WORK TO BE COMPLETED:
Each line of the data below either holds "Gestão" or does not. Report how many do, and only that.

MATERIAL FOR THIS TASK:
---

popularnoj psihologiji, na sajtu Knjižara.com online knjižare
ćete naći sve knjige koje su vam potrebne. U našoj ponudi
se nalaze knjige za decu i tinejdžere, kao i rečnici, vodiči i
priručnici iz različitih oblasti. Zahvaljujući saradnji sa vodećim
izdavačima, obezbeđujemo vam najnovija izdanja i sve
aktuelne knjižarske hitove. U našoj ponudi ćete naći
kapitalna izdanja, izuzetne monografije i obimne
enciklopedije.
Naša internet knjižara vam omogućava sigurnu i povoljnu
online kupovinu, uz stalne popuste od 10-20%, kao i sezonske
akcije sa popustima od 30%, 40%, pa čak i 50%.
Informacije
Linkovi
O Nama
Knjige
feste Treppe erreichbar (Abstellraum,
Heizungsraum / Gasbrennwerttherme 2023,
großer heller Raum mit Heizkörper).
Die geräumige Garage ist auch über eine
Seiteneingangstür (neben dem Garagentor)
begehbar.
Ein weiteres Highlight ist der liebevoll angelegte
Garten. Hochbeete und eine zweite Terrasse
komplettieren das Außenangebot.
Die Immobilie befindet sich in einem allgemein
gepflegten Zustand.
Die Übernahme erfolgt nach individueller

---

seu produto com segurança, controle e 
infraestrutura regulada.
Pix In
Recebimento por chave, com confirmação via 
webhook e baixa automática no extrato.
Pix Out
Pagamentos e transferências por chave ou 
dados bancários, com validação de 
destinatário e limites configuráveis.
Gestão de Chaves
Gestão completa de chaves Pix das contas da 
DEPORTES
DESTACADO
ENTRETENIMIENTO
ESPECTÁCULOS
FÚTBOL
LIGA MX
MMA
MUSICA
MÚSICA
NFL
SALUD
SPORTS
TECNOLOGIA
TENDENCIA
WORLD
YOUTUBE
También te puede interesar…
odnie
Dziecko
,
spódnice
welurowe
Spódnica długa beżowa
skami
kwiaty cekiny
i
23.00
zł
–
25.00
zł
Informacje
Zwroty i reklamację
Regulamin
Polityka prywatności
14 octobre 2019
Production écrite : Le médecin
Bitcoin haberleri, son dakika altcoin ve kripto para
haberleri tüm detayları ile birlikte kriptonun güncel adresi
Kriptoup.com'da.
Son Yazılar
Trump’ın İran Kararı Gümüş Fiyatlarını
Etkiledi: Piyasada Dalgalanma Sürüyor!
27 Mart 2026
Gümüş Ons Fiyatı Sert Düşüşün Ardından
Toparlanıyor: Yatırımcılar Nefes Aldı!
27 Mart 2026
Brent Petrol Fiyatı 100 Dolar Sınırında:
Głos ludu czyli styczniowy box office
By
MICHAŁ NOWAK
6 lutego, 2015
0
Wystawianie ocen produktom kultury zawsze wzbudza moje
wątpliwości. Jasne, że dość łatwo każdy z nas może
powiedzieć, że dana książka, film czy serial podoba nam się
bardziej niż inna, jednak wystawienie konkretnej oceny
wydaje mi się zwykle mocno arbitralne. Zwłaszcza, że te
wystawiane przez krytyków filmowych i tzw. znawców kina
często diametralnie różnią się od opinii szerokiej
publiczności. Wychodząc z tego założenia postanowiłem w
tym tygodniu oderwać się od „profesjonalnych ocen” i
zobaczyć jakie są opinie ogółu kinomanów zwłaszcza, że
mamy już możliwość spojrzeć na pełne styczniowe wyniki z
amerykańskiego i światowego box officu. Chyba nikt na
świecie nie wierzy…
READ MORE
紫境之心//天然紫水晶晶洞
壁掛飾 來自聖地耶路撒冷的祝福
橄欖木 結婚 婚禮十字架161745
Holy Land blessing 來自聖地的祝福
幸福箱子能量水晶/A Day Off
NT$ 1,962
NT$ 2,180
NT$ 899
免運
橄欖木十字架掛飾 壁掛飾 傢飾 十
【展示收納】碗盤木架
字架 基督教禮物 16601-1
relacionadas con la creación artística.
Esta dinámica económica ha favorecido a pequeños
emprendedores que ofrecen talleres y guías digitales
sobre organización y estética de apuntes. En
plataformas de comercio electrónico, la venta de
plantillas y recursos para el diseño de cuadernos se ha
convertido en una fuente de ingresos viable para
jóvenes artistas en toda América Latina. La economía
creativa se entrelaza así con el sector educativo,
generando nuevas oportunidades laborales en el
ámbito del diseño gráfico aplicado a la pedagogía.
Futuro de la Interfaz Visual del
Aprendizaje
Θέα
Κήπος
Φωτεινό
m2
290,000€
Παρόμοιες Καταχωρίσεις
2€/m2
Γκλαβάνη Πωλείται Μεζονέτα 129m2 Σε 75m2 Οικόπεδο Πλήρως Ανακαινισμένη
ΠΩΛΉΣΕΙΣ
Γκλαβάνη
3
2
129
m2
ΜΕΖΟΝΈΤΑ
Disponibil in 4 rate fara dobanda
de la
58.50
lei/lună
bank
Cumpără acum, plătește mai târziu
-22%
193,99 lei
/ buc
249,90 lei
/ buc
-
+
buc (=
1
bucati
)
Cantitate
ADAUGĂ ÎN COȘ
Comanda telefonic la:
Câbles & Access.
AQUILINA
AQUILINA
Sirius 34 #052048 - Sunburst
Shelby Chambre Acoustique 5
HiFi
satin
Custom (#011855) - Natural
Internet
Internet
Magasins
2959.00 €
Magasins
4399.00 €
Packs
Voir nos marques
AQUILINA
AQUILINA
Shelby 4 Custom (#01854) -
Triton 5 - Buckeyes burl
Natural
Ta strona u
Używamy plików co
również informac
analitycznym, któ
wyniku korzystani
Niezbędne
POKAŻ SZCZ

---

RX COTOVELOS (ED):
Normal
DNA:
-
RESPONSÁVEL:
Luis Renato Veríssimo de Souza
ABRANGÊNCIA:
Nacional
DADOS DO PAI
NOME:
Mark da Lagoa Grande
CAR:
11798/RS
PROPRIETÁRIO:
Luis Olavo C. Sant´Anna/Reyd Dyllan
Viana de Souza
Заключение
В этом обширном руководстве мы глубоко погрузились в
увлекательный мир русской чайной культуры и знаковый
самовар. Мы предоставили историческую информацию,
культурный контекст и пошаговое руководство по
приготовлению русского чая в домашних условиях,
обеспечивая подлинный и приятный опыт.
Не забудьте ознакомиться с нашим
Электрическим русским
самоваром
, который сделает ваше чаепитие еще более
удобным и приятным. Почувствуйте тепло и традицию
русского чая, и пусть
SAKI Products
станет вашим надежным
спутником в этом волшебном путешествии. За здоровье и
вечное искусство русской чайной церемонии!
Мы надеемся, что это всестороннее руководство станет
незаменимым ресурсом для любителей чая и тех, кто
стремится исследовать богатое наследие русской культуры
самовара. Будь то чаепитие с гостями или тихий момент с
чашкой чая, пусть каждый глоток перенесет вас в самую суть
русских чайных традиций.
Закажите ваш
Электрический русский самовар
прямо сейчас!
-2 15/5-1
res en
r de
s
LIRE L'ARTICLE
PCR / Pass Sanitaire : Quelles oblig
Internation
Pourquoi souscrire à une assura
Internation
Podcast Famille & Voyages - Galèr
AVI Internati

---

SOLUTION FOR THIS TASK:
2